Expect their usual high-energy concert filled with familiar songs, as well as fresh material and “a few tricks up our sleeves,” Collins said.
Collins said the timing of the concert was perfect. The Movers were going to be in town and had been looking for a venue to play locally, since they haven’t performed in New Orleans since February 2011.
The “Together, We Rock!” concert is a highlight of the Archdiocese of New Orleans’ “Year of Family and Faith” in 2013, a year dedicated to strengthening families by encouraging time spent together.
Get the family dancing
“The Imagination Movers capture the essence of childhood experiences to a unique rhythm that parents enjoy, too,” said Mario Sacasa, assistant director of the Family Life Apostolate for the Archdiocese of New Orleans and director of Catholic Counseling Service. “Their music can get a whole family dancing and rocking together, and we’re happy to offer this as a way to bring families closer together this year.”

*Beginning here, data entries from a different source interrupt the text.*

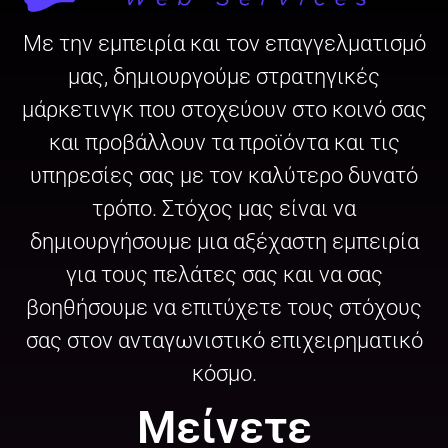
Με την εμπειρία και τον επαγγελματισμό
μας, δημιουργούμε στρατηγικές
μάρκετινγκ που στοχεύουν στο κοινό σας
και προβάλλουν τα προϊόντα και τις
υπηρεσίες σας με τον καλύτερο δυνατό
τρόπο. Στόχος μας είναι να
δημιουργήσουμε μια αξέχαστη εμπειρία
για τους πελάτες σας και να σας
βοηθήσουμε να επιτύχετε τους στόχους
σας στον ανταγωνιστικό επιχειρηματικό
κόσμο.
Μείνετε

The Family Life Apostolate office made two tickets available to every Catholic elementary school in the archdiocese. It was recommended, but not required, that schools hold a food drive in which students would bring in nonperishable items (for Second Harvest Food Bank or other food pantry)to win a chance at the tickets. Several schools did that, Sacasa said.
The concept for the Imagination Movers – Collins, Scott Durbin, Dave Poche and Scott “Smitty” Smith – developed in 2003 at Durbin’s son’s birthday party. The friends lamented out loud how frustrating it was that their children were not seeing good entertainment.
They imagined it would be “live-action people like Captain Kangaroo with Red Hot Chili Peppers.” At that time, three of the four friends had small children and were musicians at various levels.
“We started having conversations, and all content for the show was written, (enough for) five or six shows,” Collins said. “The whole thing came together at that moment.”
The ‘Idea Warehouse’
Collins said Durbin, a former teacher, coined the name and concept for the Idea Warehouse, where four friends would work together creatively through music and antics.
“As the teacher in the group, he was the foundation for the education dogma and blueprint for the show we were going to emphasize – the academic senses,” Collins said. “We wanted to create a show with rock-and-roll inklings. The goal of the show was to promote creativity and problem solving. The purpose was to show people working together and solving problems. The name was one of the early building blocks.”
By 2004, the Imagination Movers had self-produced a DVD incorporating the various styles of music they enjoyed into original songs that would appeal to children and adults alike.
Disney came calling about the same time as Hurricane Katrina hit. By 2008, they made their TV debut on Disney’s Playhouse Disney with “Imagination Movers.” The show, which retained the essential elements of the original concept, ran for three seasons and won an Emmy. The “Imagination Movers” TV episodes and videos continue to be aired on Disney Jr.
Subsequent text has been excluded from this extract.